Path: news.mathworks.com!not-for-mail
From: "Tim Davis" <davis@cise.ufl.edu>
Newsgroups: comp.soft-sys.matlab
Subject: Re: Speeding up sum of squares
Date: Thu, 8 May 2008 01:20:04 +0000 (UTC)
Organization: University of Florida
Lines: 57
Message-ID: <fvtkg4$foh$1@fred.mathworks.com>
References: <fm012450tjat7jgv5hqhtiokid3ketdsgj@4ax.com> <fvq0qr$7tv$1@fred.mathworks.com> <1v2124dbkuukhhprui7a8ss4vhmtgn3jcg@4ax.com> <fvq421$p13$1@fred.mathworks.com>
Reply-To: "Tim Davis" <davis@cise.ufl.edu>
NNTP-Posting-Host: webapp-03-blr.mathworks.com
Content-Type: text/plain; charset="ISO-8859-1"
Content-Transfer-Encoding: 8bit
X-Trace: fred.mathworks.com 1210209604 16145 172.30.248.38 (8 May 2008 01:20:04 GMT)
X-Complaints-To: news@mathworks.com
NNTP-Posting-Date: Thu, 8 May 2008 01:20:04 +0000 (UTC)
X-Newsreader: MATLAB Central Newsreader 45902
Xref: news.mathworks.com comp.soft-sys.matlab:467279


"John D'Errico" <woodchips@rochester.rr.com> wrote in
message <fvq421$p13$1@fred.mathworks.com>...
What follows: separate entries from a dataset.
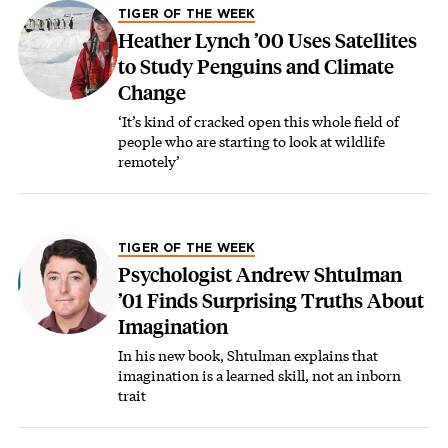
TIGER OF THE WEEK
Heather Lynch ’00 Uses Satellites
to Study Penguins and Climate
Change
‘It’s kind of cracked open this whole field of
people who are starting to look at wildlife
remotely’
TIGER OF THE WEEK
Psychologist Andrew Shtulman
’01 Finds Surprising Truths About
Imagination
In his new book, Shtulman explains that
imagination is a learned skill, not an inborn
trait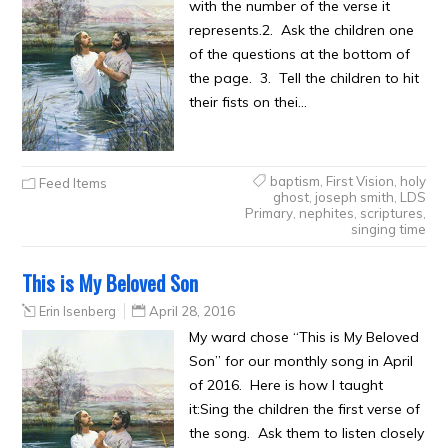
with the number of the verse it
represents.2. Ask the children one
of the questions at the bottom of
the page. 3. Tell the children to hit
their fists on thei…
baptism
,
First Vision
,
holy
Feed Items
ghost
,
joseph smith
,
LDS
Primary
,
nephites
,
scriptures
,
singing time
This is My Beloved Son
Erin Isenberg
April 28, 2016
My ward chose “This is My Beloved
Son” for our monthly song in April
of 2016. Here is how I taught
it:Sing the children the first verse of
the song. Ask them to listen closely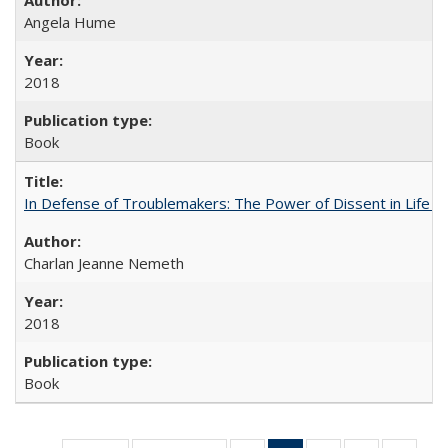
Angela Hume
2018
Book
In Defense of Troublemakers: The Power of Dissent in Life a
Charlan Jeanne Nemeth
2018
Book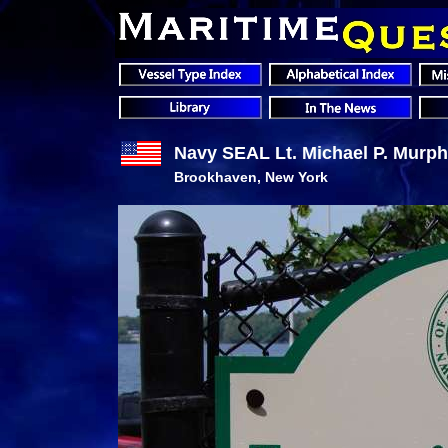
Navy SEAL Lt. Michael P. Murp
Brookhaven, New York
> The product x'*x uses blas routines to speed
> up the inner product. They are clearly much
> more highly optimized than is the code
> matlab produces for sum(x.^2). Bruno
> pointed out that norm(x)^2 also is fairly fast.
> I assume that it too is well optimized.
> 
> John

I'd hazard a guess that it's not a BLAS performance
difference.  There really isn't a lot of benefit in
performance of the level-1 BLAS as compared with plain code,
given modern optimizing compilers.

It's probably because MATLAB is computing z=x.^2, and
storing z as a new vector, internally.  Then it sums it up.
 The creation of y takes more memory traffic (8*n bytes
written then read back in).  I would be quite surprised that
MATLAB is smart enough not to form the vector z,
but when it does x'*x it knows not to do that.

Just a guess, but it's backed up with this experiment:

>> x = rand (1e6,1);
>> tic;y=x'*x;toc
Elapsed time is 0.004829 seconds.

>> tic;y=sum(x.^2);toc
Elapsed time is 0.017520 seconds.

>> tic;z=x.^2;y=sum(z);toc
Elapsed time is 0.018008 seconds.

And, try this:


>> clear
>> x=rand(200e6,1);
>> tic;y=x'*x;toc
Elapsed time is 0.538544 seconds.

when the above command was working, the memory usage of
MATLAB didn't go up (I was watching it).

>> 
>> tic;y=sum(x.^2);toc
??? Out of memory. Type HELP MEMORY for your options.

It's cool what you can learn about how MATLAB works
internally just by looking at error messages.